Decoupling and decommensuration in layered superconductors with columnar defects

TL;DR

This paper investigates how columnar defects influence the decoupling transition and pinning behavior in layered superconductors with flux lattices, revealing enhanced transition temperatures and a possible explanation for observed melting line anomalies.

Contribution

It introduces a theoretical analysis of the effects of columnar defects on decoupling and decommensuration transitions in layered superconductors, including the impact on transition temperatures and pinning.

Findings

Columnar defects increase the decoupling transition temperature by ~B^2.

Reentrant recoupling transition occurs at high disorder levels.

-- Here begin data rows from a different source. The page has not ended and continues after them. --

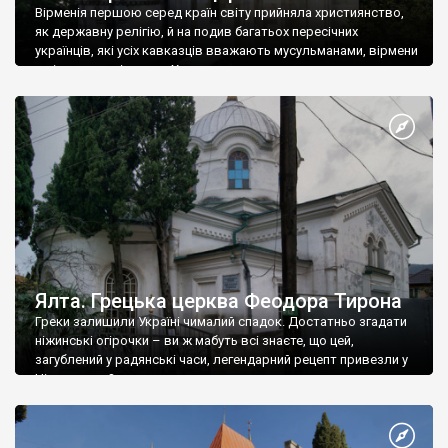
Вірменія першою серед країн світу прийняла християнство,
як державну релігію, й на подив багатьох пересічних
українців, які усіх кавказців вважають мусульманами, вірмени
є відданими вірянами Христа
Ялта. Грецька церква Феодора Тирона
Греки залишили Україні чималий спадок. Достатньо згадати
ніжинські огірочки – ви ж мабуть всі знаєте, що цей,
загублений у радянські часи, легендарний рецепт привезли у
Ніжин греки?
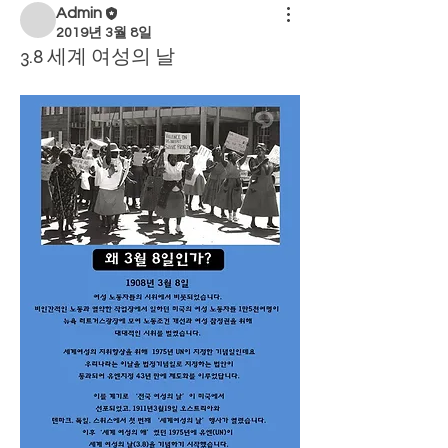
Admin
2019년 3월 8일
3.8 세계 여성의 날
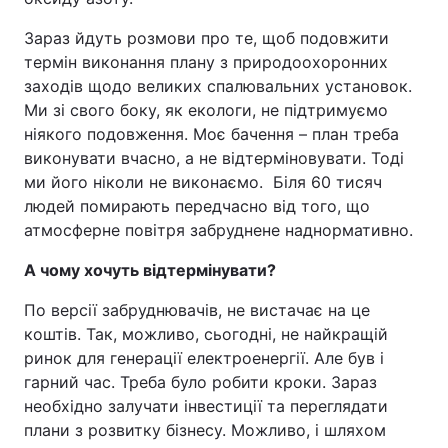
Зараз йдуть розмови про те, щоб подовжити
термін виконання плану з природоохоронних
заходів щодо великих спалювальних установок.
Ми зі свого боку, як екологи, не підтримуємо
ніякого подовження. Моє бачення – план треба
виконувати вчасно, а не відтерміновувати. Тоді
ми його ніколи не виконаємо. Біля 60 тисяч
людей помирають передчасно від того, що
атмосферне повітря забруднене наднормативно.
А чому хочуть відтермінувати?
По версії забруднювачів, не вистачає на це
коштів. Так, можливо, сьогодні, не найкращій
ринок для генерації електроенергії. Але був і
гарний час. Треба було робити кроки. Зараз
необхідно залучати інвестиції та переглядати
плани з розвитку бізнесу. Можливо, і шляхом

Decommensuration transition explains a kink in the melting line.

Abstract

We consider layered superconductors with a flux lattice perpendicular to the layers and random columnar defects parallel to the magnetic field B. We show that the decoupling transition temperature Td, at which the Josephson coupling vanishes, is enhanced by columnar defects by an amount ~B^2 relative to Td. Decoupling by increasing field can be followed by a reentrant recoupling transition for strong disorder. We also consider a commensurate component of the columnar density and show that its pinning potential is renormalized to zero above a critical long wavelength disorder. This decommnesuration transition may account for a recently observed kink in the melting line.